Tijdens de zitting op 9 juni 2010 heeft appellante haar standpunt toegelicht, waarbij zij betoogde dat zij de percelen conform de eisen had gebruikt voor de uitbetaling van toeslagrechten. Het College constateerde echter dat het geschil niet langer ging over de uitbetaling van de toeslagrechten zelf, maar over de gevolgen van het niet benutten van deze rechten. Appellante had geen bezwaar gemaakt tegen een eerder overzicht van geregistreerde toeslagrechten, waaruit bleek dat het niet benutten van de toeslagrechten in 2008 leidde tot verval of waardedaling van deze rechten.

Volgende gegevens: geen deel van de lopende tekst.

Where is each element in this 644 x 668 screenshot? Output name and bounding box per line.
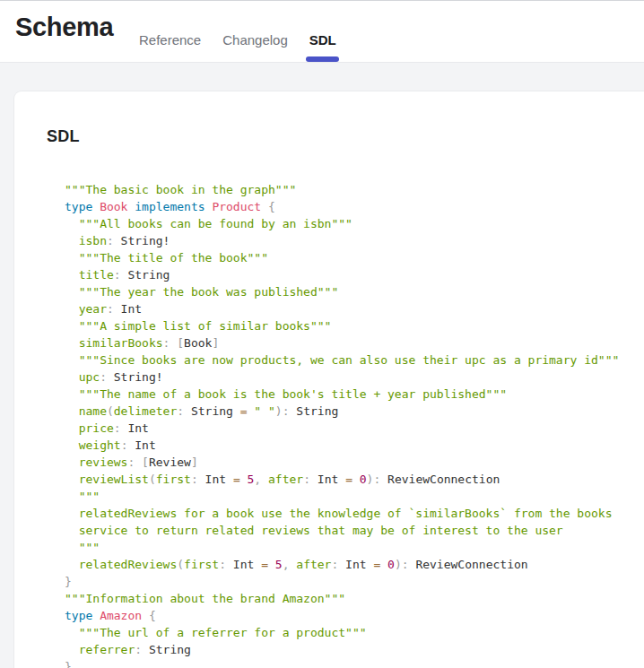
tab-reference[interactable]: Reference [139,33,201,47]
code-line: relatedReviews for a book use the knowle… [65,505,644,522]
code-line: price: Int [65,420,644,437]
code-line: """A simple list of similar books""" [65,317,644,334]
code-line: """Information about the brand Amazon""" [65,590,644,607]
code-line: referrer: String [65,641,644,658]
code-line: """All books can be found by an isbn""" [65,215,644,232]
code-line: reviewList(first: Int = 5, after: Int = … [65,471,644,488]
code-line: """ [65,488,644,505]
sdl-heading: SDL [47,127,644,146]
code-line: year: Int [65,300,644,317]
code-line: """The name of a book is the book's titl… [65,386,644,403]
code-line: similarBooks: [Book] [65,334,644,351]
tab-changelog[interactable]: Changelog [222,33,288,47]
code-line: """The year the book was published""" [65,283,644,300]
code-line: """The title of the book""" [65,249,644,266]
code-line: } [65,658,644,668]
code-line: title: String [65,266,644,283]
code-line: type Amazon { [65,607,644,624]
code-line: service to return related reviews that m… [65,522,644,539]
tab-bar: Reference Changelog SDL [139,1,336,62]
code-line: weight: Int [65,437,644,454]
code-line: type Book implements Product { [65,198,644,215]
code-line: """ [65,539,644,556]
sdl-code: """The basic book in the graph"""type Bo… [65,181,644,668]
content-area: SDL """The basic book in the graph"""typ… [0,63,644,668]
code-line: isbn: String! [65,232,644,249]
page-title: Schema [15,13,113,42]
header: Schema Reference Changelog SDL [0,0,644,63]
tab-sdl[interactable]: SDL [309,33,336,47]
code-line: """The basic book in the graph""" [65,181,644,198]
code-line: relatedReviews(first: Int = 5, after: In… [65,556,644,573]
code-line: """The url of a referrer for a product""… [65,624,644,641]
code-line: reviews: [Review] [65,454,644,471]
content-card: SDL """The basic book in the graph"""typ… [14,91,644,668]
code-line: upc: String! [65,369,644,386]
code-line: """Since books are now products, we can … [65,351,644,369]
code-line: name(delimeter: String = " "): String [65,403,644,420]
code-line: } [65,573,644,590]
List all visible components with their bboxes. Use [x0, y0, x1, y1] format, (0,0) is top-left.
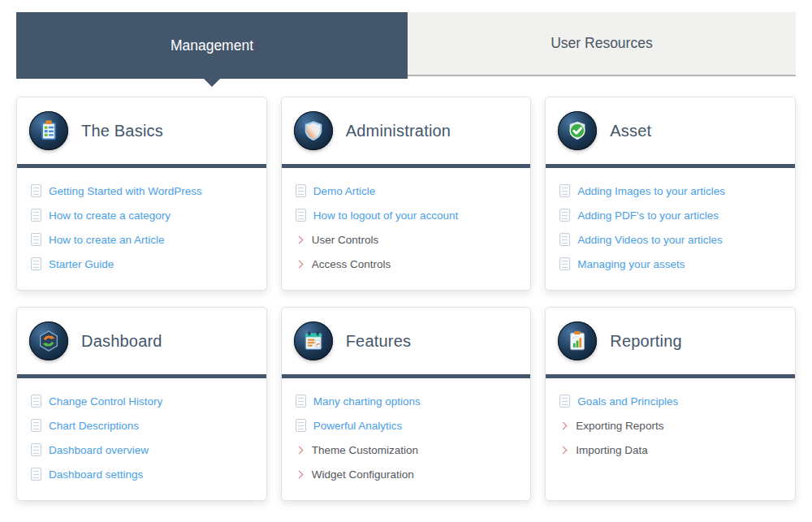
article-link[interactable]: Adding Images to your articles: [559, 179, 783, 203]
category-card-features: Features Many charting options Powerful …: [281, 307, 532, 501]
article-link[interactable]: How to logout of your account: [296, 203, 519, 227]
article-link-label: Many charting options: [313, 395, 421, 408]
article-list: Demo Article How to logout of your accou…: [282, 168, 531, 276]
document-icon: [559, 233, 570, 246]
active-tab-caret-icon: [203, 78, 221, 87]
subcategory-link[interactable]: Widget Configuration: [296, 462, 519, 486]
subcategory-link[interactable]: Access Controls: [296, 252, 519, 276]
category-header-reporting[interactable]: Reporting: [546, 308, 795, 374]
article-link[interactable]: How to create a category: [31, 203, 254, 227]
document-icon: [559, 209, 570, 222]
category-header-features[interactable]: Features: [282, 308, 531, 374]
chevron-right-icon: [559, 446, 568, 454]
tab-management-label: Management: [171, 37, 253, 54]
document-icon: [559, 257, 570, 270]
bar-chart-icon: [558, 321, 597, 360]
article-link-label: How to create an Article: [49, 234, 165, 246]
document-icon: [31, 443, 41, 456]
document-icon: [31, 233, 41, 246]
category-grid: The Basics Getting Started with WordPres…: [16, 97, 796, 501]
document-icon: [296, 419, 306, 432]
tab-bar: Management User Resources: [16, 12, 796, 87]
article-link[interactable]: Chart Descriptions: [31, 413, 254, 438]
document-icon: [296, 395, 306, 408]
article-link[interactable]: Demo Article: [296, 179, 519, 203]
subcategory-link-label: User Controls: [312, 234, 379, 246]
article-link[interactable]: Managing your assets: [559, 252, 783, 276]
document-icon: [559, 395, 570, 408]
category-card-asset: Asset Adding Images to your articles Add…: [545, 97, 796, 291]
document-icon: [296, 184, 306, 197]
category-header-administration[interactable]: Administration: [282, 97, 531, 164]
article-link[interactable]: Starter Guide: [31, 252, 254, 276]
article-link-label: Getting Started with WordPress: [49, 185, 202, 197]
tab-management[interactable]: Management: [16, 12, 408, 79]
article-link[interactable]: Many charting options: [296, 389, 519, 413]
subcategory-link[interactable]: Exporting Reports: [559, 413, 783, 438]
check-badge-icon: [558, 111, 597, 150]
shield-icon: [294, 111, 333, 150]
subcategory-link[interactable]: Importing Data: [559, 438, 783, 462]
category-title: The Basics: [81, 122, 163, 140]
article-link-label: Dashboard settings: [49, 468, 143, 481]
article-link[interactable]: Change Control History: [31, 389, 254, 413]
article-link[interactable]: Adding Videos to your articles: [559, 227, 783, 252]
category-title: Dashboard: [81, 332, 162, 351]
document-icon: [31, 184, 41, 197]
article-link-label: Goals and Principles: [577, 395, 678, 408]
category-title: Features: [346, 332, 412, 351]
article-list: Getting Started with WordPress How to cr…: [17, 168, 266, 276]
category-title: Reporting: [610, 332, 682, 351]
category-header-asset[interactable]: Asset: [546, 97, 795, 164]
article-link[interactable]: Dashboard settings: [31, 462, 254, 486]
notepad-icon: [294, 321, 333, 360]
document-icon: [296, 209, 306, 222]
article-link[interactable]: Adding PDF's to your articles: [559, 203, 783, 227]
category-card-the-basics: The Basics Getting Started with WordPres…: [16, 97, 267, 291]
article-link-label: Starter Guide: [49, 258, 114, 270]
article-list: Many charting options Powerful Analytics…: [282, 378, 531, 486]
chevron-right-icon: [295, 470, 303, 478]
subcategory-link[interactable]: User Controls: [296, 227, 519, 252]
chevron-right-icon: [295, 235, 303, 244]
sync-hexagon-icon: [29, 321, 68, 360]
document-icon: [559, 184, 570, 197]
article-link-label: Adding Images to your articles: [577, 185, 725, 197]
category-card-administration: Administration Demo Article How to logou…: [281, 97, 532, 291]
article-link[interactable]: How to create an Article: [31, 227, 254, 252]
article-list: Change Control History Chart Description…: [17, 378, 266, 486]
subcategory-link-label: Theme Customization: [312, 444, 418, 456]
document-icon: [31, 395, 41, 408]
category-card-dashboard: Dashboard Change Control History Chart D…: [16, 307, 267, 501]
article-link[interactable]: Getting Started with WordPress: [31, 179, 254, 203]
subcategory-link-label: Exporting Reports: [576, 420, 663, 432]
category-header-dashboard[interactable]: Dashboard: [17, 308, 266, 374]
article-link-label: Chart Descriptions: [49, 420, 139, 432]
subcategory-link-label: Importing Data: [576, 444, 648, 456]
article-link-label: Managing your assets: [577, 258, 685, 270]
category-card-reporting: Reporting Goals and Principles Exporting…: [545, 307, 796, 501]
document-icon: [31, 209, 41, 222]
article-link-label: How to create a category: [49, 209, 171, 222]
article-link[interactable]: Goals and Principles: [559, 389, 783, 413]
category-title: Administration: [346, 122, 451, 140]
chevron-right-icon: [295, 260, 303, 268]
article-link-label: Powerful Analytics: [313, 420, 403, 432]
tab-user-resources[interactable]: User Resources: [408, 12, 796, 76]
article-link[interactable]: Powerful Analytics: [296, 413, 519, 438]
subcategory-link[interactable]: Theme Customization: [296, 438, 519, 462]
article-list: Goals and Principles Exporting Reports I…: [546, 378, 795, 462]
article-link[interactable]: Dashboard overview: [31, 438, 254, 462]
category-header-the-basics[interactable]: The Basics: [17, 97, 266, 164]
article-link-label: Demo Article: [313, 185, 376, 197]
article-list: Adding Images to your articles Adding PD…: [546, 168, 795, 276]
subcategory-link-label: Access Controls: [312, 258, 391, 270]
article-link-label: Adding Videos to your articles: [577, 234, 722, 246]
document-icon: [31, 468, 41, 481]
article-link-label: Dashboard overview: [49, 444, 149, 456]
document-icon: [31, 257, 41, 270]
chevron-right-icon: [295, 446, 303, 454]
category-title: Asset: [610, 122, 651, 140]
article-link-label: Adding PDF's to your articles: [577, 209, 719, 222]
tab-user-resources-label: User Resources: [551, 35, 652, 52]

Het College heeft in zijn uitspraak van 8 april 2010 al overwogen dat de schriftelijke mededeling aan een landbouwer over de wijziging van het aantal beschikbare toeslagrechten een besluit is in de zin van de Algemene wet bestuursrecht. De gevolgen van het niet gebruiken van de toeslagrechten zijn vastgelegd in het overzicht van 13 mei 2009, dat als een besluit geldt. Het College concludeert dat de grieven van appellante over het vervallen van de toeslagrechten niet aan de orde kunnen komen in deze procedure, die zich richt op de niet-uitbetaling van de bedrijfstoeslag over 2008.
Uiteindelijk heeft het College het beroep ongegrond verklaard en geen aanleiding gezien voor een proceskostenveroordeling. De uitspraak werd gedaan door mr. C.J. Waterbolk, met mr. O.C. Bos als griffier, en werd openbaar uitgesproken op 28 juli 2010.